Stored data entries
-------------------------

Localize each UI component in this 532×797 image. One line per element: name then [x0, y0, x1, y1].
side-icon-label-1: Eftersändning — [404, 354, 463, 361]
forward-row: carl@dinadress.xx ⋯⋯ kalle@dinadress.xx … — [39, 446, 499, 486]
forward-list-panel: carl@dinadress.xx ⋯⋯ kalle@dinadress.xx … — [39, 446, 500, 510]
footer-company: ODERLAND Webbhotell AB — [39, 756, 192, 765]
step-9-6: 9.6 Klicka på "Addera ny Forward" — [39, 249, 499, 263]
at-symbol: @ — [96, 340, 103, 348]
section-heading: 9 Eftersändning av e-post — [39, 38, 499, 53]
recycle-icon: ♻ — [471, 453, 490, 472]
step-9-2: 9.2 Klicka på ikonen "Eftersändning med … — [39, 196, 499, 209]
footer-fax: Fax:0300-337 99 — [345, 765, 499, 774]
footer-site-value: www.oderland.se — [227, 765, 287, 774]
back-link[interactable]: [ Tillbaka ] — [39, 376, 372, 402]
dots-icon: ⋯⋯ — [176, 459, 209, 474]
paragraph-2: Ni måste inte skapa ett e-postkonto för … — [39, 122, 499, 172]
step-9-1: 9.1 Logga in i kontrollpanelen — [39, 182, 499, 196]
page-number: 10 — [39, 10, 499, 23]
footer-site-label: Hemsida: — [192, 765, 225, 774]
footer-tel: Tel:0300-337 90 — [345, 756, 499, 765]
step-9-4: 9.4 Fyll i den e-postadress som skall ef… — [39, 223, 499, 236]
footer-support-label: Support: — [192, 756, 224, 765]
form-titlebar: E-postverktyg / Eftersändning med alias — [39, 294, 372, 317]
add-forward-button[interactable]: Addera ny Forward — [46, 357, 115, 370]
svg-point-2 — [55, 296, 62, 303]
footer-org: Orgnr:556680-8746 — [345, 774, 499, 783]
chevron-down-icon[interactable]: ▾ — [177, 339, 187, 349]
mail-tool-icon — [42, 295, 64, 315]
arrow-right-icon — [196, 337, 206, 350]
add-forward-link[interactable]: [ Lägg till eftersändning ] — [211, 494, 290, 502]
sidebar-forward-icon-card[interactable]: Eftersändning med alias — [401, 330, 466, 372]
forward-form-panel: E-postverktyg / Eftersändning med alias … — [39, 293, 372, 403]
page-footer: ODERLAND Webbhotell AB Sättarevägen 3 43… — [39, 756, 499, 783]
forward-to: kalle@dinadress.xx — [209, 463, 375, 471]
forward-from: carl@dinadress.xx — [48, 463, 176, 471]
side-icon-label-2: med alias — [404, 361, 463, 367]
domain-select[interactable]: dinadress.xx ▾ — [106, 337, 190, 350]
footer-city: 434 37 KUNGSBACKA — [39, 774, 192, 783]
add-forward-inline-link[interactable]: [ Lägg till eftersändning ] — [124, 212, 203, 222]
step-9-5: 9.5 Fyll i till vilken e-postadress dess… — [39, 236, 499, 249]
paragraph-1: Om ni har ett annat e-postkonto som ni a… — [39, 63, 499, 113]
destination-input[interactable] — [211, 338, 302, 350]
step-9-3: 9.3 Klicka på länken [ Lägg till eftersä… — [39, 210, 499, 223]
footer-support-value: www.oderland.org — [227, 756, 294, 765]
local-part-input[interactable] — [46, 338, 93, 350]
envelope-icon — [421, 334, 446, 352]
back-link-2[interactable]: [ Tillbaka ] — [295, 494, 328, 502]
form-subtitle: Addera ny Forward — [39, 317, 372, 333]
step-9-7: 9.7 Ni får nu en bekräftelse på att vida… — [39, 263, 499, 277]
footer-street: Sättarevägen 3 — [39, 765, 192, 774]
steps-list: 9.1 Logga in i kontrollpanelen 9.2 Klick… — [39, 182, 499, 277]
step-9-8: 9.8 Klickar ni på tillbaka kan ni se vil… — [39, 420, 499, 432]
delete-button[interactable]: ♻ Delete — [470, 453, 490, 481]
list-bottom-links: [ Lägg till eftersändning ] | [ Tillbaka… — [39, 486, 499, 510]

-------------------------

§ **PROBLEM DESCRIPTION**: Could you reproduce every entry above exactly as written?

§ **SOLVED PROBLEM**:
Localize each UI component in this 532×797 image. One line per element: name then [x0, y0, x1, y1].
side-icon-label-1: Eftersändning — [404, 354, 463, 361]
forward-row: carl@dinadress.xx ⋯⋯ kalle@dinadress.xx … — [39, 446, 499, 486]
forward-list-panel: carl@dinadress.xx ⋯⋯ kalle@dinadress.xx … — [39, 446, 500, 510]
footer-company: ODERLAND Webbhotell AB — [39, 756, 192, 765]
step-9-6: 9.6 Klicka på "Addera ny Forward" — [39, 249, 499, 263]
at-symbol: @ — [96, 340, 103, 348]
section-heading: 9 Eftersändning av e-post — [39, 38, 499, 53]
recycle-icon: ♻ — [471, 453, 490, 472]
step-9-2: 9.2 Klicka på ikonen "Eftersändning med … — [39, 196, 499, 209]
footer-fax: Fax:0300-337 99 — [345, 765, 499, 774]
footer-site-value: www.oderland.se — [227, 765, 287, 774]
back-link[interactable]: [ Tillbaka ] — [39, 376, 372, 402]
dots-icon: ⋯⋯ — [176, 459, 209, 474]
paragraph-2: Ni måste inte skapa ett e-postkonto för … — [39, 122, 499, 172]
step-9-1: 9.1 Logga in i kontrollpanelen — [39, 182, 499, 196]
page-number: 10 — [39, 10, 499, 23]
footer-site-label: Hemsida: — [192, 765, 225, 774]
footer-tel: Tel:0300-337 90 — [345, 756, 499, 765]
step-9-4: 9.4 Fyll i den e-postadress som skall ef… — [39, 223, 499, 236]
footer-support-label: Support: — [192, 756, 224, 765]
form-titlebar: E-postverktyg / Eftersändning med alias — [39, 294, 372, 317]
add-forward-button[interactable]: Addera ny Forward — [46, 357, 115, 370]
svg-point-2 — [55, 296, 62, 303]
footer-org: Orgnr:556680-8746 — [345, 774, 499, 783]
chevron-down-icon[interactable]: ▾ — [177, 339, 187, 349]
mail-tool-icon — [42, 295, 64, 315]
arrow-right-icon — [196, 337, 206, 350]
add-forward-link[interactable]: [ Lägg till eftersändning ] — [211, 494, 290, 502]
sidebar-forward-icon-card[interactable]: Eftersändning med alias — [401, 330, 466, 372]
forward-form-panel: E-postverktyg / Eftersändning med alias … — [39, 293, 372, 403]
page-footer: ODERLAND Webbhotell AB Sättarevägen 3 43… — [39, 756, 499, 783]
forward-to: kalle@dinadress.xx — [209, 463, 375, 471]
forward-from: carl@dinadress.xx — [48, 463, 176, 471]
side-icon-label-2: med alias — [404, 361, 463, 367]
domain-select[interactable]: dinadress.xx ▾ — [106, 337, 190, 350]
footer-city: 434 37 KUNGSBACKA — [39, 774, 192, 783]
add-forward-inline-link[interactable]: [ Lägg till eftersändning ] — [124, 212, 203, 222]
step-9-5: 9.5 Fyll i till vilken e-postadress dess… — [39, 236, 499, 249]
paragraph-1: Om ni har ett annat e-postkonto som ni a… — [39, 63, 499, 113]
destination-input[interactable] — [211, 338, 302, 350]
step-9-3: 9.3 Klicka på länken [ Lägg till eftersä… — [39, 210, 499, 223]
footer-support-value: www.oderland.org — [227, 756, 294, 765]
local-part-input[interactable] — [46, 338, 93, 350]
envelope-icon — [421, 334, 446, 352]
back-link-2[interactable]: [ Tillbaka ] — [295, 494, 328, 502]
form-subtitle: Addera ny Forward — [39, 317, 372, 333]
step-9-7: 9.7 Ni får nu en bekräftelse på att vida… — [39, 263, 499, 277]
footer-street: Sättarevägen 3 — [39, 765, 192, 774]
steps-list: 9.1 Logga in i kontrollpanelen 9.2 Klick… — [39, 182, 499, 277]
step-9-8: 9.8 Klickar ni på tillbaka kan ni se vil… — [39, 420, 499, 432]
delete-button[interactable]: ♻ Delete — [470, 453, 490, 481]
list-bottom-links: [ Lägg till eftersändning ] | [ Tillbaka… — [39, 486, 499, 510]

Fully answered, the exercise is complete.